Tip-the-Can
My first round of applause was in the small
driveway of my home on Glenard Road in Galway. I was wearing new start-rite
sandals, which my mother had convinced me were stylish. They were brown
leather with covered toes and high arches to correct my knock- knees. Like
ballet lessons, I bore them well, knowing that being a good girl brought
treats and presents. With them I wore white frilly socks, and my new dress.
I always got new clothes to bring on holidays and had spent the morning
preening in front of my mothers full-length mirror, fancying myself. That
day I felt I looked quite similar to Cindy Brady, except she didn't have
freckles. It was a sunny morning, and I was excited. We were going to Kerry.
The blue number twelve on the wall of our house behind me was made of two
tiles, which my auntie had brought back after two weeks in exotic Fuengerola.
She brought me a blonde haired doll with a smocked dress and my brothers
got strong smelling sweets and flip-flops. Needless to say these were predictably
unpopular, and the two boys made a point of turning their noses up at them.
My brothers were twins, and had identical
opinions on almost everything, including the many disadvantages of having
a sister like me. On that July morning they were sitting in the back seat
of a white Renault four, which our father was reversing into the road.
Our mother navigated from the passenger seat. The road was newly covered
in smooth tarmacadem and brilliant for roller-skating on. I was for some
reason granted the privileged position of being the last to leave the house
and could slam the hall door as loudly as I liked. I knew my dollies would
be climbing out of their cots and running towards the biscuit tin before
I even reached the car. On top of it and strapped securely to our brand
new roof rack, was our brand new tent. It had a big window with curtains
and three bedrooms. Inside it smelt of rubber and, by the end of the holiday,
socks.
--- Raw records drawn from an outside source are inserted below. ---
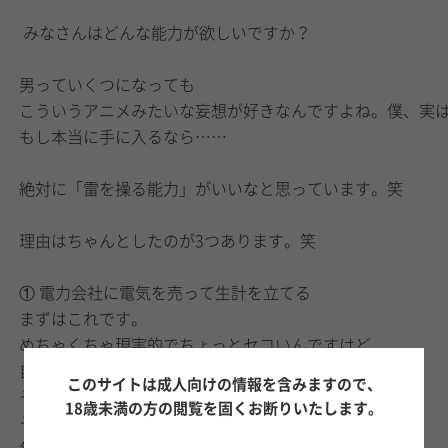
みなさんはどんな能力が欲しいですか？
男っていくつになっても
こういうアニメみたいな妄想が好きなんですよね。僕、実
もし本当に手に入るなら……
絶対に「雷を操る能力」がいいなと思っています。笑
理由はちゃんとしたのが3つあります。笑
① 電力会社に電気を売って生計を立てる
まずはこれです。
めちゃくちゃ現実的でちょっとセコいんですけど、
自分で発電して電力会社に電気を買い取ってもらえたら、
このサイトは成人向けの情報を含みますので、
それだけで生活できるんじゃないかって思ったんです。
18歳未満の方の閲覧を固くお断りいたします。
そしたら、大好きなつけ麺やお寿司を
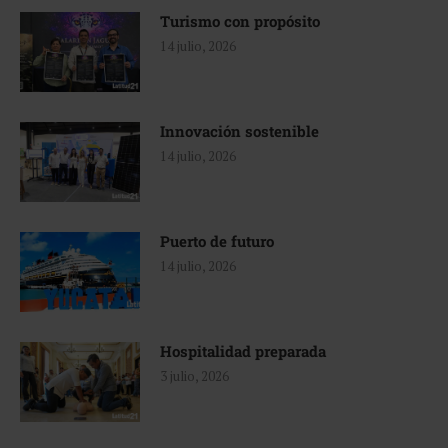
Turismo con propósito
14 julio, 2026
Innovación sostenible
14 julio, 2026
Puerto de futuro
14 julio, 2026
Hospitalidad preparada
3 julio, 2026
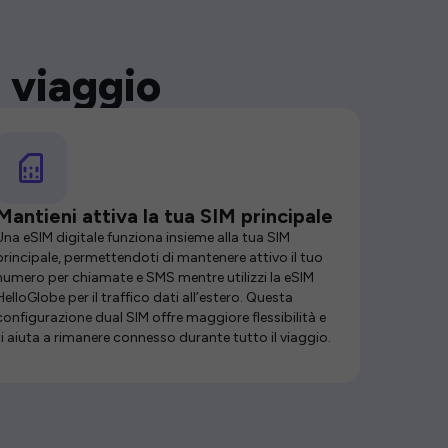
 viaggio
Mantieni attiva la tua SIM principale
Una eSIM digitale funziona insieme alla tua SIM
principale, permettendoti di mantenere attivo il tuo
numero per chiamate e SMS mentre utilizzi la eSIM
HelloGlobe per il traffico dati all’estero. Questa
configurazione dual SIM offre maggiore flessibilità e
ti aiuta a rimanere connesso durante tutto il viaggio.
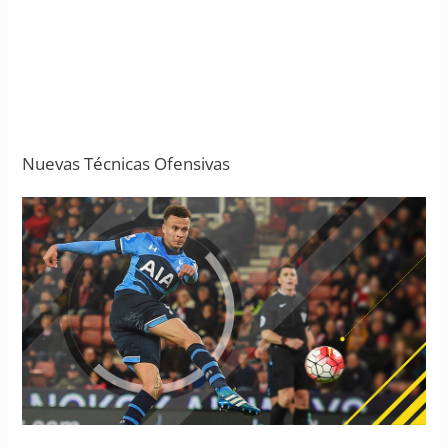
Nuevas Técnicas Ofensivas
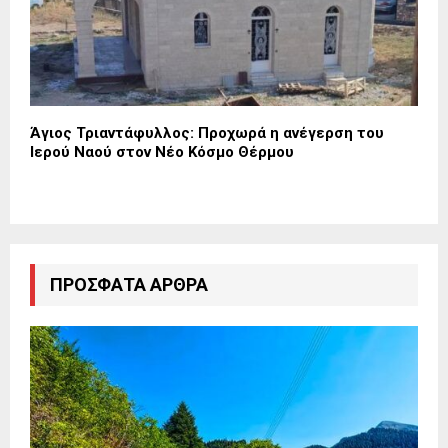
Άγιος Τριαντάφυλλος: Προχωρά η ανέγερση του
Ιερού Ναού στον Νέο Κόσμο Θέρμου
ΠΡΌΣΦΑΤΑ ΆΡΘΡΑ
The doors zipped open and closed and the curtains were tied back
in neat bows. It was the wendy house of my dreams. Our old tent, a lot
smaller, had come untied from its moorings a few years previous, and had
blown like a kite across a field in Clare. I was asleep in my carrycot
inside. My brothers, four at the time had greatly enjoyed the chase after
it, no doubt thinking I was finally going back where I came from and not
before time. From their point of view I was no fun, and seemed to be forever
on my back having my nappy changed. I was a hearty eater and only ate my
ice-cream after I had been given a nutritious beef and vegetable dinner.
I have no doubt that my brothers, who ate nothing but chips, processed
cheese and chocolate, were often asked to follow my example.
Anyway myself and the tent were retrieved
unscathed and wide-eyed, and life went on as normal, in a 1970's childhood
way. It was the era of man-made fibres and day after day we were decked
out in polyester flares and shiny nylon polonecks, capped with short fringes
and child size side-burns. We ate mint viscounts, club-milks and choc-ices,
with sherbet dib-dabs and fizzy cola bottles bought with the change. On
our road we played cops and robbers, tip the can and under-arm-relieve-io.
Afterwards, we went home and watched the Bearcats and Hawaii 5-0 on television.
A friend of my mothers who went to Honolulu on her holidays returned with
Jack Lords autograph and promptly changed the name of her house from St
Marys to Aloha.
With identical twins as my competition I
faced an uphill battle to make myself the interesting child of the family.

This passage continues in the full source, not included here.